Roberto Beretta, giornalista di Avvenire, nel libro“Cantavamo Dio è morto. Il ’68 dei cattolici” spiegava le ragioni della protesta: «Si parlava molto di mettere in pratica il Concilio e anche di più: di attuare il famoso (e fumoso) “spirito del Concilio”. Ma non tutto nella contestazione cattolica era strumentale o anti-gerarchico, anzi forse il suo maggior difetto non fu tanto la destabilizzazione delle strutture tradizionali, bensì la scelta di darsi ideali troppo alti senza la consapevolezza (che in realtà avrebbe dovuto essere contenuta nel Dna stesso dei cattolici…) che comunque la vera salvezza, l’unica e definitiva “rivoluzione”, non si sarebbe mai potuta compiere con le sole forze umane né seguendo qualsivoglia ideologia terrena».
Cattolici “marxisti”
Ci furono ambiti e periodi in cui cattolici e marxisti non si distinguevano affatto, evidenzia Beretta. «La cosa più sconcertante, infatti, fu l’appiattimento di molti credenti (preti compresi) sugli strumenti di analisi marxista, o comunque materialista. L’imperativo era infatti “rovesciare le strutture”: come se non sapessimo da almeno duemila anni che il male sta invece nei cuori e che anche la struttura più perfetta non è di per sé la “salvezza”…».
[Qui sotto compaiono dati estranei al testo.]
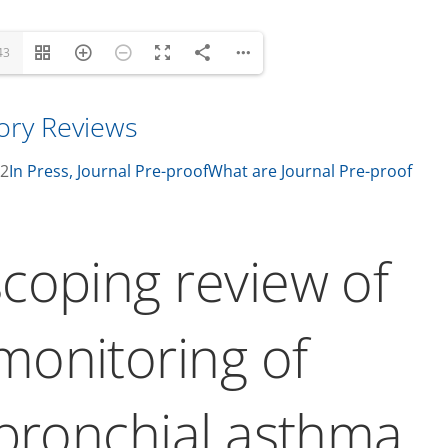
43
tory Reviews
22
In Press, Journal Pre-proof
What are Journal Pre-proof
coping review of
onitoring of
 bronchial asthma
L’errore dei sessantottini cattolici
Lo studioso del ’68 cattolico è categorico: «Credo che la colpa principale dei cattolici nel Sessantotto fu esattamente questa: invece di portare all’interno del movimento studentesco e della contestazione gli ingredienti fondamentali della loro millenaria sapienza teologale ed umanistica, mitigando così gli eccessi della protesta, si fecero contagiare da atteggiamenti contro i quali la fede stessa avrebbe dovuto vaccinarli» (it.zenit.org, 2009).
La messa “beat”
Un esempio pratico di questo contagio lo ricorda sul Corriere della Sera (30 aprile 1967) quando a Udine, durante la celebrazione di una messa “beat“, i sessantottini “cattolico-marxisti” si esprimevano così:
«Non bisogna condannare le nuove generazioni per i loro atteggiamenti.
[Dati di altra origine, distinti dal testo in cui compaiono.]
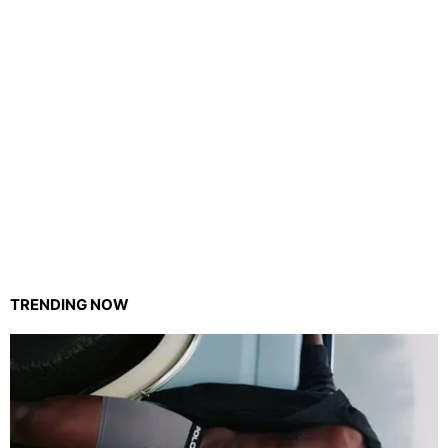
TRENDING NOW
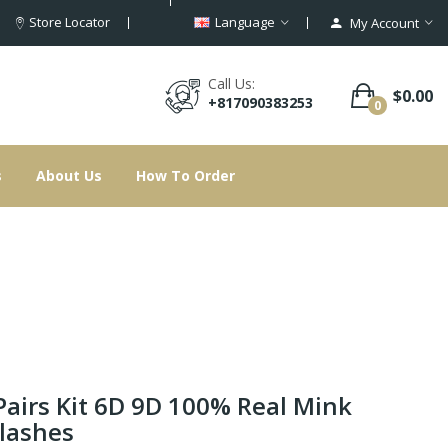
Store Locator
Language
My Account
Call Us:
$0.00
+817090383253
0
s
About Us
How To Order
Pairs Kit 6D 9D 100% Real Mink
lashes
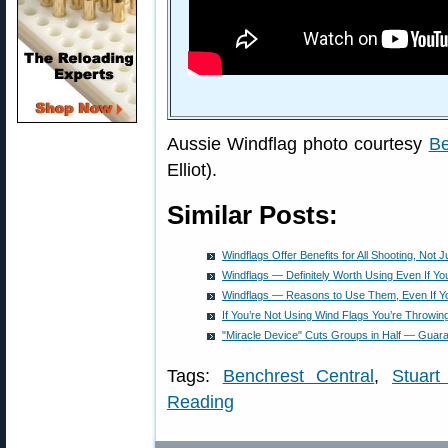
Aussie Windflag photo courtesy
Be
Elliot).
Similar Posts:
Windflags Offer Benefits for All Shooting, Not 
Windflags — Definitely Worth Using Even If Y
Windflags — Reasons to Use Them, Even If Y
If You’re Not Using Wind Flags You’re Throwi
"Miracle Device" Cuts Groups in Half — Guar
Tags:
Benchrest Central
,
Stuart 
Reading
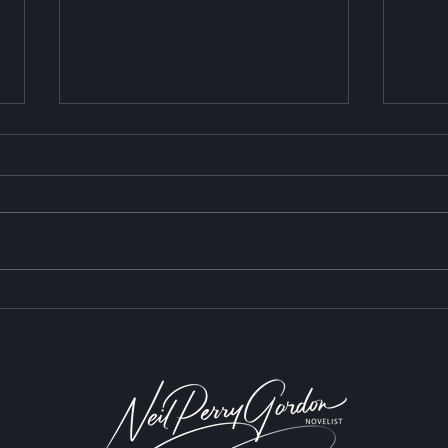
The 
Are We Having a Waldorf
Moment?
E non importa se sono capelloni; in fondo, i capelli lunghi li portava
anche Gesù. Quanto alla Messa beat non vedo motivo di gridare
allo scandalo. […] anche sul piano religioso, con i giovani dobbiamo riuscire
a stabilire un dialogo; e non si può dialogare se non si conoscono
i gusti e la mentalità dell’interlocutore».